Selling with a Plan

3 minute read

Selling with a Plan

Despite the paradigm shift that CRM brought to the world of sales, enterprises are still struggling with failure rates wildly disproportionate to the sales teams’ talent and hard work.

Customers and prospects today are smart, data-savvy and very well informed before they even speak to a salesperson. This makes them more educated and demanding than ever before. However sales teams are having a hard time adapting to the needs of the digital era: many still tend to approach customers and prospects without understanding their needs and their priorities, or how they measure success. This lack of understanding of the customers and how they want to buy leads to frustration and usually ends up in an unsuccessful conversion. As a result, sales teams scramble to win new business and miss massive opportunities to upsell, cross-sell and maximize customer value.

According to the CRO Benchmark study, 62% of first sales meetings don’t progress to the next meeting because the prospective customer doesn’t see value. This should come as no surprise – the study showed that most sales people have barely any insight into their customers’ business before attempting to sell to them.  

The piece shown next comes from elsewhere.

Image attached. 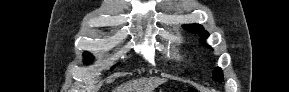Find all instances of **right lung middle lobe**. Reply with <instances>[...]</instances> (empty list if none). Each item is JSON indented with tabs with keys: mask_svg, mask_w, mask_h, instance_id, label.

Companies look to salespeople as trusted allies in the search for a solution to fill a need they have, and it’s important for sales professionals to communicate with the buyers to understand their desired outcome before pushing their own product. In short, a one-size-fits-all approach is a recipe for failure. Every sale must be tailored to the specific needs and desired outcomes of each particular customer or prospect, understanding their organizational structure and their buying process.

Knowing your customer includes knowing your customer’s customers. What is your customer’s business trying to solve for them? What are their desired outcomes, and what places does your product take in facilitating them? The answers to these questions can only be found if the entire revenue team constantly discovers and shares all intelligence, putting together a picture of customers’ and prospects’ needs that will help move the sale forward.

Each interaction with the customer – whether it involves marketing, customer success, sales or even finance and legal – will yield valuable information that helps deliver value and unlock new revenue opportunities. Every conversation with a customer or prospect is an opportunity to demonstrate credibility, bringing insight to the conversation, creating and delivering — not just communicating — value. In the absence of a plan and a deep understanding of your customer, many sales interactions stumble, where they should stride. In fact, according to our research, 40% of all surveyed sales, marketing and IT professionals felt that sales meetings don’t have a clear plan for success.

This focus on value creation not only enables access to appropriate executives to harness the value of relationship selling, but also a joint value creation based on a shared understanding of customer needs. Successful selling and revenue optimization require the ability to get an insight into how decision-making power and influence work inside their customers’ businesses, navigate their hierarchy and understand the short- and long-term goals. This creates long-lasting, trust-based relationships between the seller’s team and the customer, bringing mutual benefit and support. Companies that fail to understand this shift will find it increasingly hard to deliver predictable revenue growth and sales success.